Having fallen to a 26-year low in February, the currency is now less than 1% away from erasing its losses for the year.
Meanwhile, Oversea-Chinese Banking Corporation Limited (OCBC) has forecasted the ringgit to rise to RM4.60 per dollar by mid-2025.
The local currency was up 0.2% against the greenback earlier today.
The ringgit became Asia’s top performer in the past three months as Bank Negara Malaysia (BNM) encouraged state-linked firms to repatriate and convert foreign income and used forwards to support the currency.
“An upturn in the global technology cycle is also aiding export recovery, while a record discount to the US should narrow once the Fed eases policy,” said OCBC.
“We look for the ringgit to recover some lost ground when yield differential dynamics further improve as the Fed gets closer to embarking on a rate cut,” said OCBC foreign exchange strategist Christopher Wong.
“Foreign inflows into local shares, sustained recovery in the semiconductor cycle, and an eventual recovery in the Chinese economy offer further support,” he added.
He said that with US swaps pricing in a full quarter-point cut by September, an eventual Fed rate cut would buoy the local currency by making it relatively more attractive for dollar-based investors to buy ringgit-denominated assets.

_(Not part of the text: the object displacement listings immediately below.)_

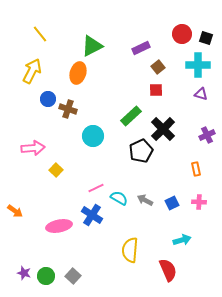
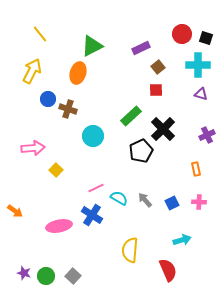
gray arrow: rotated 21 degrees clockwise
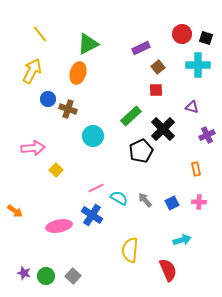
green triangle: moved 4 px left, 2 px up
purple triangle: moved 9 px left, 13 px down
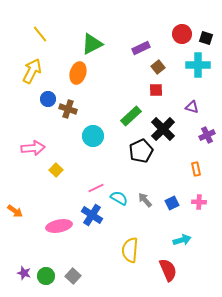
green triangle: moved 4 px right
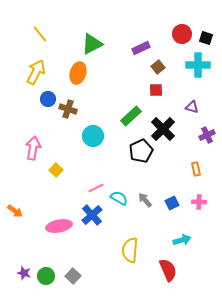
yellow arrow: moved 4 px right, 1 px down
pink arrow: rotated 75 degrees counterclockwise
blue cross: rotated 15 degrees clockwise
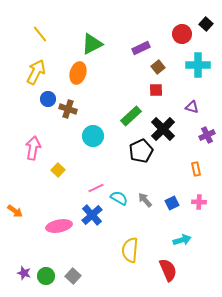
black square: moved 14 px up; rotated 24 degrees clockwise
yellow square: moved 2 px right
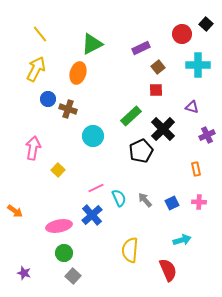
yellow arrow: moved 3 px up
cyan semicircle: rotated 36 degrees clockwise
green circle: moved 18 px right, 23 px up
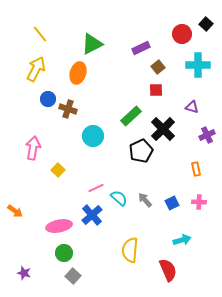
cyan semicircle: rotated 24 degrees counterclockwise
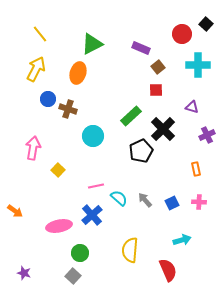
purple rectangle: rotated 48 degrees clockwise
pink line: moved 2 px up; rotated 14 degrees clockwise
green circle: moved 16 px right
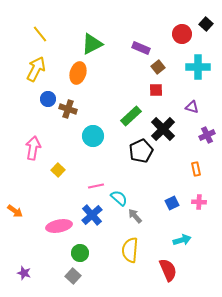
cyan cross: moved 2 px down
gray arrow: moved 10 px left, 16 px down
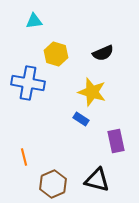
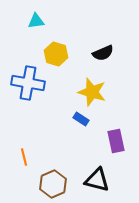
cyan triangle: moved 2 px right
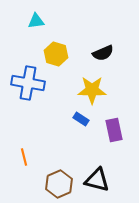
yellow star: moved 2 px up; rotated 16 degrees counterclockwise
purple rectangle: moved 2 px left, 11 px up
brown hexagon: moved 6 px right
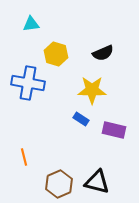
cyan triangle: moved 5 px left, 3 px down
purple rectangle: rotated 65 degrees counterclockwise
black triangle: moved 2 px down
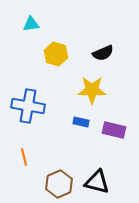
blue cross: moved 23 px down
blue rectangle: moved 3 px down; rotated 21 degrees counterclockwise
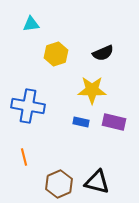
yellow hexagon: rotated 25 degrees clockwise
purple rectangle: moved 8 px up
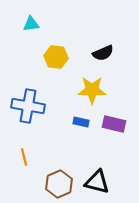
yellow hexagon: moved 3 px down; rotated 25 degrees clockwise
purple rectangle: moved 2 px down
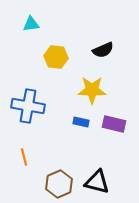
black semicircle: moved 3 px up
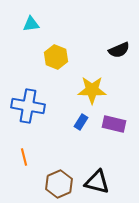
black semicircle: moved 16 px right
yellow hexagon: rotated 15 degrees clockwise
blue rectangle: rotated 70 degrees counterclockwise
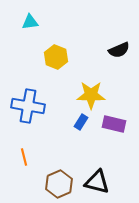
cyan triangle: moved 1 px left, 2 px up
yellow star: moved 1 px left, 5 px down
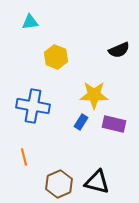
yellow star: moved 3 px right
blue cross: moved 5 px right
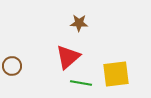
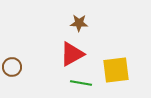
red triangle: moved 4 px right, 3 px up; rotated 12 degrees clockwise
brown circle: moved 1 px down
yellow square: moved 4 px up
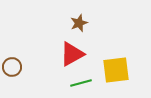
brown star: rotated 24 degrees counterclockwise
green line: rotated 25 degrees counterclockwise
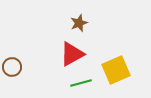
yellow square: rotated 16 degrees counterclockwise
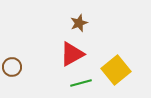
yellow square: rotated 16 degrees counterclockwise
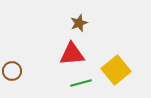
red triangle: rotated 24 degrees clockwise
brown circle: moved 4 px down
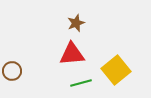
brown star: moved 3 px left
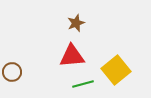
red triangle: moved 2 px down
brown circle: moved 1 px down
green line: moved 2 px right, 1 px down
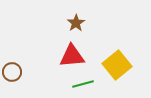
brown star: rotated 12 degrees counterclockwise
yellow square: moved 1 px right, 5 px up
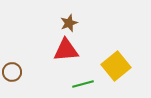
brown star: moved 7 px left; rotated 12 degrees clockwise
red triangle: moved 6 px left, 6 px up
yellow square: moved 1 px left, 1 px down
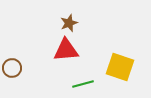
yellow square: moved 4 px right, 1 px down; rotated 32 degrees counterclockwise
brown circle: moved 4 px up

“Malaysia’s policy rate is currently 250 basis points below the upper bound of the Fed fund rate,” he said.
The ringgit raced ahead of its emerging Asia peers as exports returned to positive territory in the three months ended June.
“This comes after overseas shipments contracted in 12 out of 13 straight months amid weak demand from China, the nation’s largest trading partner,” he said.
Analysts have forecasted Malaysia’s economy to continue its growth momentum after the second quarter’s gross domestic product (GDP) beat all estimates.
“That would allow the central bank to keep borrowing costs steady and offer support for the ringgit as developed countries are poised to cut rates,” he added.